Anyone know anything about them?

This is their website.

HawkHaven Havanese


----------



## HavGracie (Feb 27, 2012)

I don't know anything about HawkHaven, but they've mentored under Woodland Havanese, which is located in the Philly area. We got Gracie from Woodlands 5 years ago, and wouldn't hesitate to adopt another one from there in the future. Diane shows her dogs, and does all the necessary testing. If you have any questions or problems, she is only an email or a phone call away. I would highly recommend woodland, and wouldn't hesitate to check out Hawk either. I would hope their standards would be the same, but that's something you will have to persue if you're interested. Woodland usually has a few litters in the spring and in the fall. Good luck in your quest to find a reputable beeeder!


----------



## Nirzhar Kar (Dec 24, 2016)

by mentored you mean learned? Also are there any tells based on the site if its a good place or not? sorry for these dumb questions but i am still learning how to detect good breeders lol. Also is the name "gracie" based on renzo gracie or royce gracie by any chance?


----------



## HavGracie (Feb 27, 2012)

Yes, by mentored, I do mean learned from them and we're advised by them. If you haven't checked out their website yet, here's a screenshot of their claim that they do the necessary testing on their dogs. There is also a section on this forum that tells you what to look for looking for a reputable breeder, that I think you should check out. It has a a lot of helpful info in it. The name Gracie that we chose, doesn't have any attachments to it -- we just liked the name!


----------



## HavGracie (Feb 27, 2012)

Here's a pic of Gracie after a "day at the spa"!


----------



## Nirzhar Kar (Dec 24, 2016)

HavGracie said:


> Here's a pic of Gracie after a "day at the spa"!


such a cutie!


----------



## MarinaGirl (Mar 25, 2012)

I recommend you read this post to learn how to assess if a breeder is reputable or not and red flags you should not ignore.

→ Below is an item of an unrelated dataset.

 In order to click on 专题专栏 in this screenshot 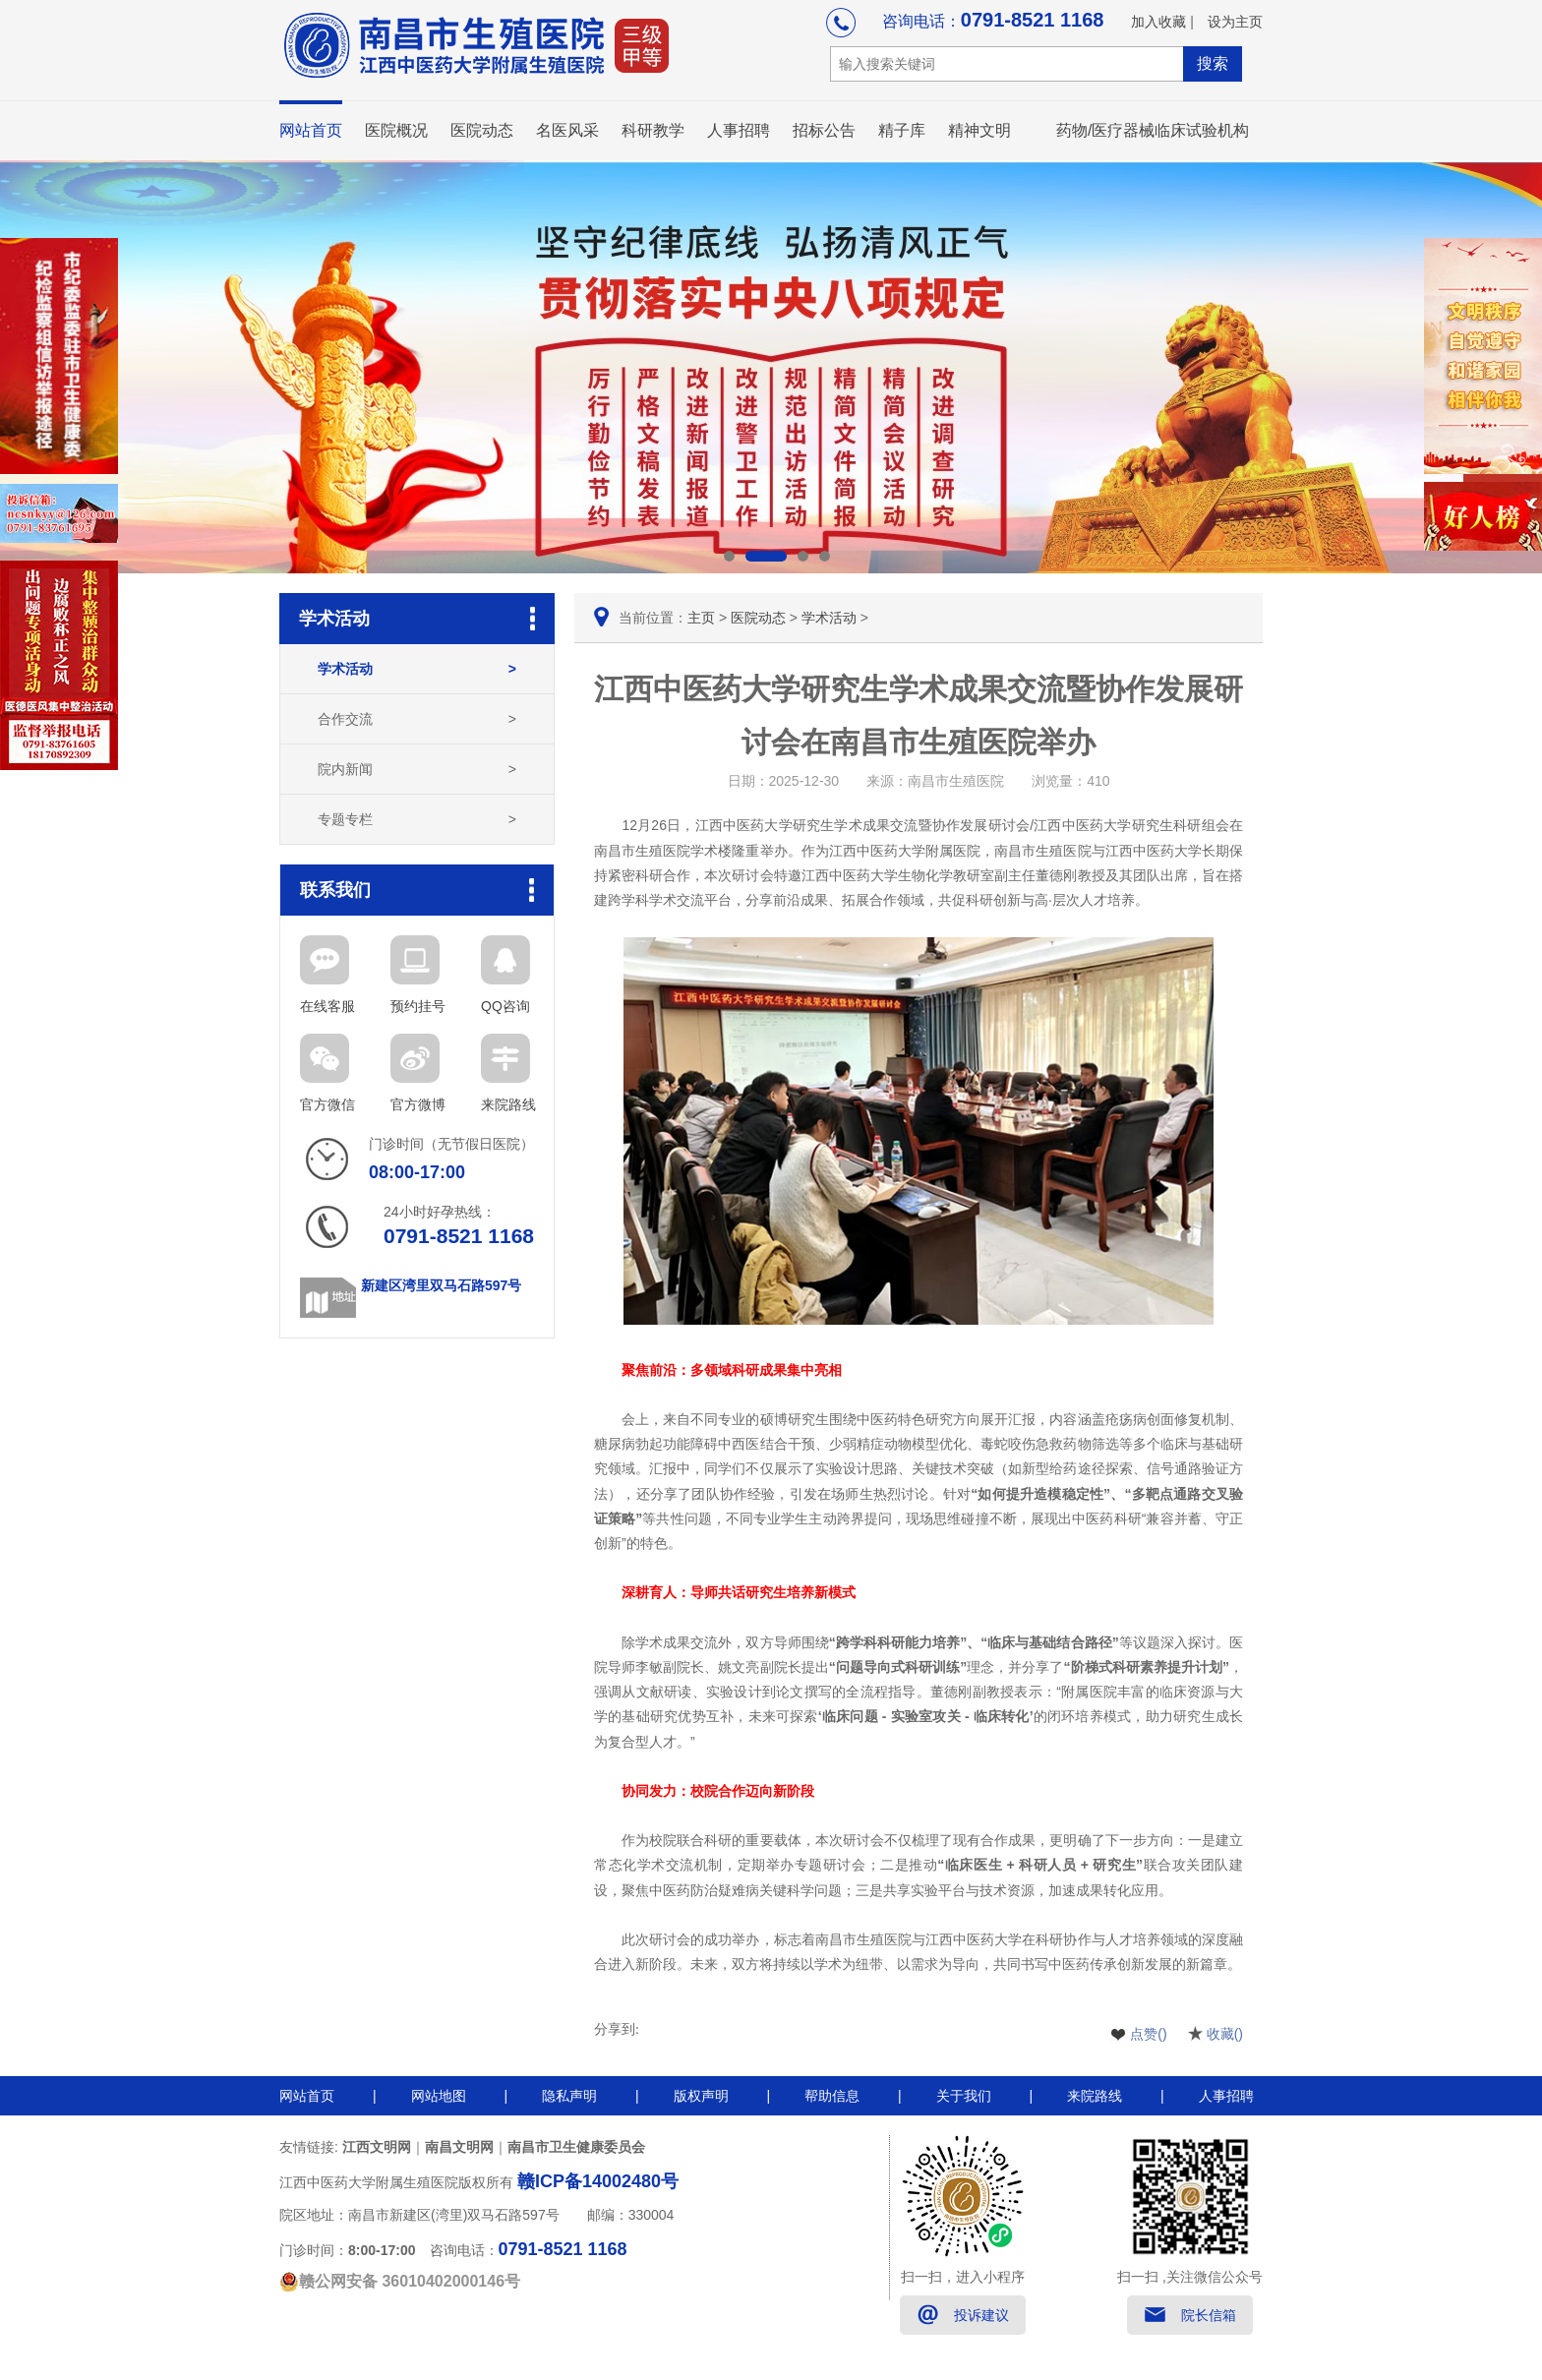, I will do `click(417, 819)`. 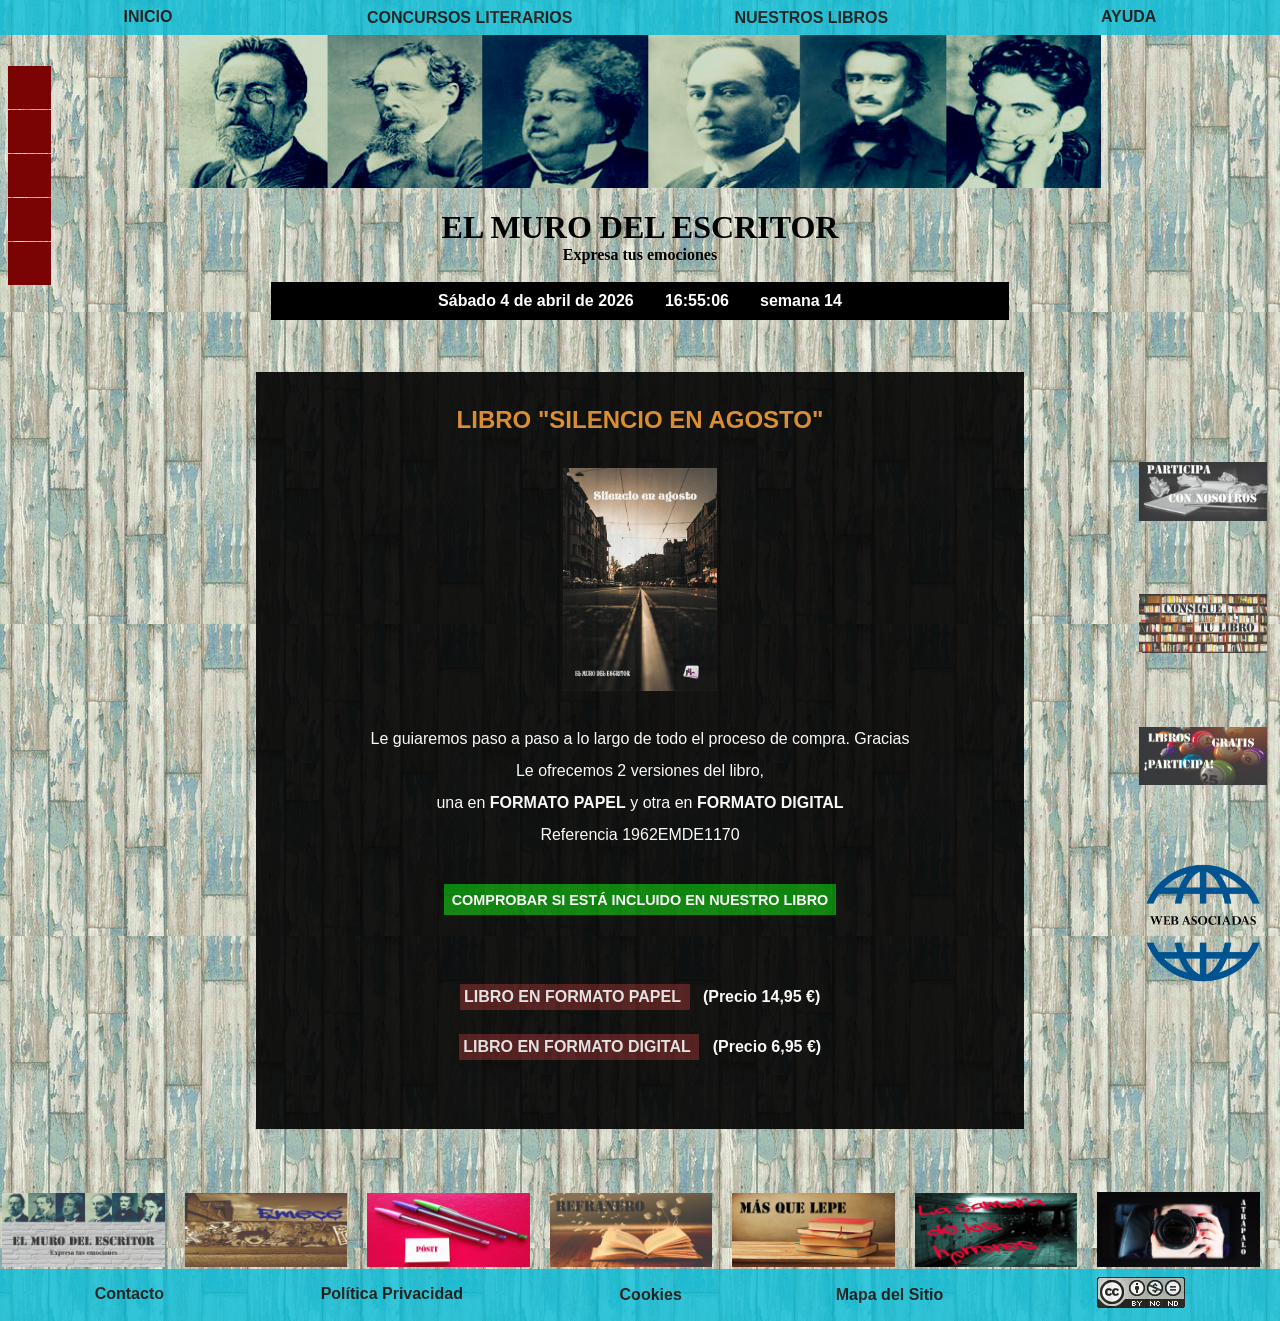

Sticky: Things to Look for in a Reputable Breeder

Good luck!


----------



## boomana (Jul 9, 2015)

I ran into a couple with their 10-month-old Havanese pup in the dog park. They were visiting from New Jersey, and their puppy was from HawkHaven. The wife said they had an excellent experience, having talking with a few different breeders. She gave me her email address to give to you if you wanted to chat. PM me if you're interested.


----------